Globalisation refers to the interdependence and interconnectedness of people, countries, and organisations through exchanging resources, cultures, and skills (Brewster and Mayrhofer, 2019).  Each element impacts the application of human resource management (HRM) in nuanced ways as they introduce more complexity to the working world (Rowley, Wei, and Warner, 2019).  Integration of international markets can impact HRM practice:

  1. Competition for talent increases.  Organisations with a global reach collectively compete to retain and attract the best talent globally.
  2. Cultural sensitivity and cultural differences worldwide require HRM professionals to consider cultural contexts.
  3. Global mobility and effective staff management increase new challenges to relocation and expatriation.
  4. Regulatory and legal compliance when operating in countries' labour laws may differ (Rowley, Wei, and Warner, 2019).  Increased integration of global markets and coordinated workforces require HRM professionals to adopt a global policy, practice, and strategy perspective and consider multivariable approaches to people management worldwide (Brewster and Mayrhofer, 2019).

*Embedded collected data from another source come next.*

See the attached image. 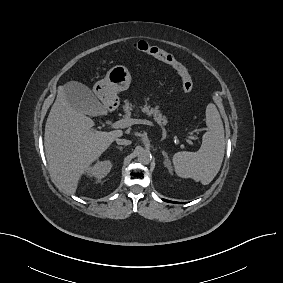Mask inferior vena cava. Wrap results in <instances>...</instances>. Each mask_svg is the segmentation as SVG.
<instances>
[{
  "label": "inferior vena cava",
  "instance_id": "1",
  "mask_svg": "<svg viewBox=\"0 0 283 283\" xmlns=\"http://www.w3.org/2000/svg\"><path fill=\"white\" fill-rule=\"evenodd\" d=\"M116 143L118 145H130L131 144V141L130 140H127V139H116Z\"/></svg>",
  "mask_w": 283,
  "mask_h": 283
}]
</instances>
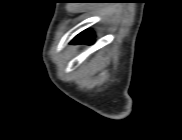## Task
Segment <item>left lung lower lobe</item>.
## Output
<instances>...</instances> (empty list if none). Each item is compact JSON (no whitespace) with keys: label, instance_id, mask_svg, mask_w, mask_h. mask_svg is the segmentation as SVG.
<instances>
[{"label":"left lung lower lobe","instance_id":"0a47b994","mask_svg":"<svg viewBox=\"0 0 182 140\" xmlns=\"http://www.w3.org/2000/svg\"><path fill=\"white\" fill-rule=\"evenodd\" d=\"M72 44L86 43L92 44L94 43V33L91 30H85L78 34L73 41Z\"/></svg>","mask_w":182,"mask_h":140}]
</instances>
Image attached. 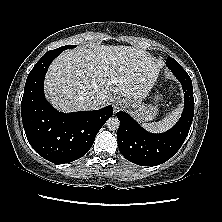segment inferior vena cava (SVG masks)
I'll use <instances>...</instances> for the list:
<instances>
[{
	"instance_id": "obj_1",
	"label": "inferior vena cava",
	"mask_w": 222,
	"mask_h": 222,
	"mask_svg": "<svg viewBox=\"0 0 222 222\" xmlns=\"http://www.w3.org/2000/svg\"><path fill=\"white\" fill-rule=\"evenodd\" d=\"M83 103L85 107L89 110H95L100 108L101 106L99 99L94 96H87L83 99Z\"/></svg>"
}]
</instances>
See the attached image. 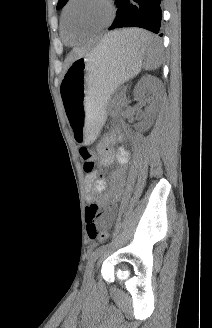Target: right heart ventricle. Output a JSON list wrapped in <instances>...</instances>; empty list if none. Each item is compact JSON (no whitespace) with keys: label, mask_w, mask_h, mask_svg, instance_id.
Returning <instances> with one entry per match:
<instances>
[{"label":"right heart ventricle","mask_w":212,"mask_h":328,"mask_svg":"<svg viewBox=\"0 0 212 328\" xmlns=\"http://www.w3.org/2000/svg\"><path fill=\"white\" fill-rule=\"evenodd\" d=\"M61 30H62V35L64 38L65 43L69 45H74L79 37L73 36L70 32H68L64 26L63 18H62V23H61Z\"/></svg>","instance_id":"right-heart-ventricle-1"}]
</instances>
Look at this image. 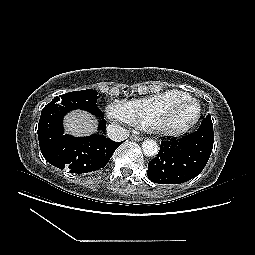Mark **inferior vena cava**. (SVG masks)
<instances>
[{
    "mask_svg": "<svg viewBox=\"0 0 255 255\" xmlns=\"http://www.w3.org/2000/svg\"><path fill=\"white\" fill-rule=\"evenodd\" d=\"M107 135L111 140L121 142L129 137V131L120 125L110 124L107 127Z\"/></svg>",
    "mask_w": 255,
    "mask_h": 255,
    "instance_id": "602c4592",
    "label": "inferior vena cava"
}]
</instances>
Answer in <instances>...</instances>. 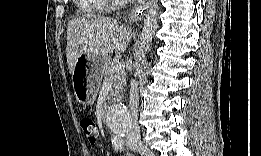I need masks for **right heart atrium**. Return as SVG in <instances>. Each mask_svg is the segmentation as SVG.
Wrapping results in <instances>:
<instances>
[{"label":"right heart atrium","instance_id":"1","mask_svg":"<svg viewBox=\"0 0 261 156\" xmlns=\"http://www.w3.org/2000/svg\"><path fill=\"white\" fill-rule=\"evenodd\" d=\"M113 5L112 2H108V1H102V4L100 6L101 9H108L109 7H111Z\"/></svg>","mask_w":261,"mask_h":156}]
</instances>
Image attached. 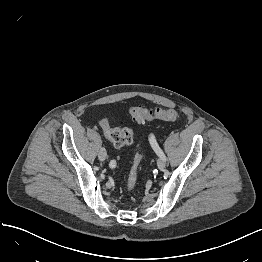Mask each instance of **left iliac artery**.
<instances>
[{
  "instance_id": "obj_1",
  "label": "left iliac artery",
  "mask_w": 262,
  "mask_h": 262,
  "mask_svg": "<svg viewBox=\"0 0 262 262\" xmlns=\"http://www.w3.org/2000/svg\"><path fill=\"white\" fill-rule=\"evenodd\" d=\"M153 149L158 156L165 158V154L163 153V151L161 150V148L157 143L153 146Z\"/></svg>"
}]
</instances>
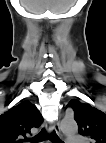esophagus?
Returning a JSON list of instances; mask_svg holds the SVG:
<instances>
[{
    "label": "esophagus",
    "instance_id": "1",
    "mask_svg": "<svg viewBox=\"0 0 106 143\" xmlns=\"http://www.w3.org/2000/svg\"><path fill=\"white\" fill-rule=\"evenodd\" d=\"M47 130H48V133L51 134L53 131H55V133L60 137L62 143L65 142L63 136H62V133H61V130H60V126H59V123L56 122L54 124H49L47 126Z\"/></svg>",
    "mask_w": 106,
    "mask_h": 143
}]
</instances>
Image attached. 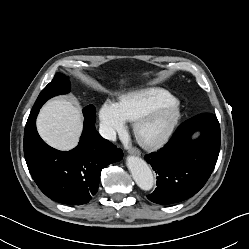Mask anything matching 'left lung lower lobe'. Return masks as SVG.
<instances>
[{"instance_id":"left-lung-lower-lobe-1","label":"left lung lower lobe","mask_w":249,"mask_h":249,"mask_svg":"<svg viewBox=\"0 0 249 249\" xmlns=\"http://www.w3.org/2000/svg\"><path fill=\"white\" fill-rule=\"evenodd\" d=\"M198 130L201 136L191 140ZM219 151L220 126L213 114H199L182 123L164 148L145 156L159 174L157 188L148 199L166 205L195 195L214 170Z\"/></svg>"}]
</instances>
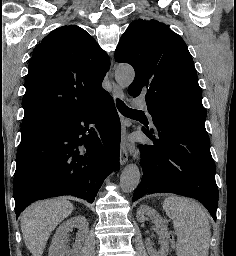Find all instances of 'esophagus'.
<instances>
[{
    "mask_svg": "<svg viewBox=\"0 0 236 256\" xmlns=\"http://www.w3.org/2000/svg\"><path fill=\"white\" fill-rule=\"evenodd\" d=\"M112 86H113V97L116 99L117 98L123 99L124 98L123 90L116 84L114 80H112ZM121 125H122V134H121V147H120V164L124 165L128 160V152L126 148L128 123L122 116H121Z\"/></svg>",
    "mask_w": 236,
    "mask_h": 256,
    "instance_id": "obj_1",
    "label": "esophagus"
}]
</instances>
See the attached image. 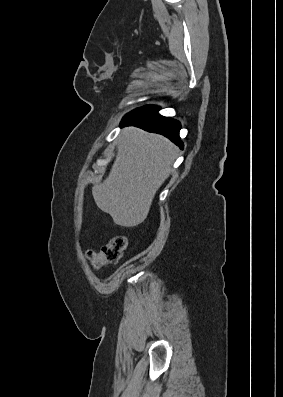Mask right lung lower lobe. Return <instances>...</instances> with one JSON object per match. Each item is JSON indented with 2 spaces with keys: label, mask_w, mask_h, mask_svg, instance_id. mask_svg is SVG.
I'll return each mask as SVG.
<instances>
[{
  "label": "right lung lower lobe",
  "mask_w": 283,
  "mask_h": 397,
  "mask_svg": "<svg viewBox=\"0 0 283 397\" xmlns=\"http://www.w3.org/2000/svg\"><path fill=\"white\" fill-rule=\"evenodd\" d=\"M158 111L159 107L154 105L137 108L124 116L121 126L133 125L148 132L162 134L183 149V143L179 137L180 122L166 118Z\"/></svg>",
  "instance_id": "obj_1"
}]
</instances>
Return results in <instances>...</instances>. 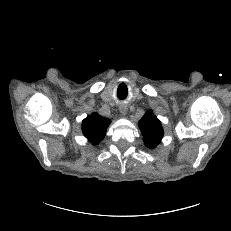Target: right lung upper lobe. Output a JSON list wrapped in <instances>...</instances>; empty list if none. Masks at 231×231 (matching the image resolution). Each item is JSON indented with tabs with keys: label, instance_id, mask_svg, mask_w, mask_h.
Returning a JSON list of instances; mask_svg holds the SVG:
<instances>
[{
	"label": "right lung upper lobe",
	"instance_id": "1",
	"mask_svg": "<svg viewBox=\"0 0 231 231\" xmlns=\"http://www.w3.org/2000/svg\"><path fill=\"white\" fill-rule=\"evenodd\" d=\"M110 122L109 119L101 117L98 113H93L83 120V134L92 144H98L104 138Z\"/></svg>",
	"mask_w": 231,
	"mask_h": 231
}]
</instances>
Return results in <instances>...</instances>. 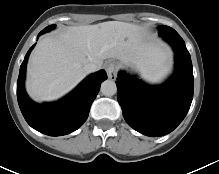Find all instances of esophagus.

  • Brewster, C., & Mayrhofer, W. (2019). Comparative Human Resource Management. In S. Reiche, A-W. Harzing & H. Tenzer (Eds.). International Human Resource Management (5th ed., pp. 50-53). Sage.
  • Rowley, C., Wei, J., & Warner, M. (2019). Approaches to International Human Resource Management. In S. Reiche, A-W. Harzing & H. Tenzer (Eds.). International Human Resource Management (5th ed., pp. 141-142). Sage.

Q2. "Explore and consider the differences between institutional and cultural approaches to understanding different national or regional ER/HR systems.  Which do you find more persuasive?

An ‘institutional’ approach to employment relations (ER) and human resource (HR) systems at a multinational level is to consider the formal rules of a specific country or region.  Formal rules are codified, written, and enforced through legislation or regulation by governments or organisations (Armstrong and Taylor, 2020).  In ER/HR, such rules are intended to define the boundaries of appropriate behaviour and practices between employer and employee.  For example: in the United Kingdom, the Equality Act 2010 identified characteristics protected from discrimination in the workplace and the recruitment process (The National Archives, 2023).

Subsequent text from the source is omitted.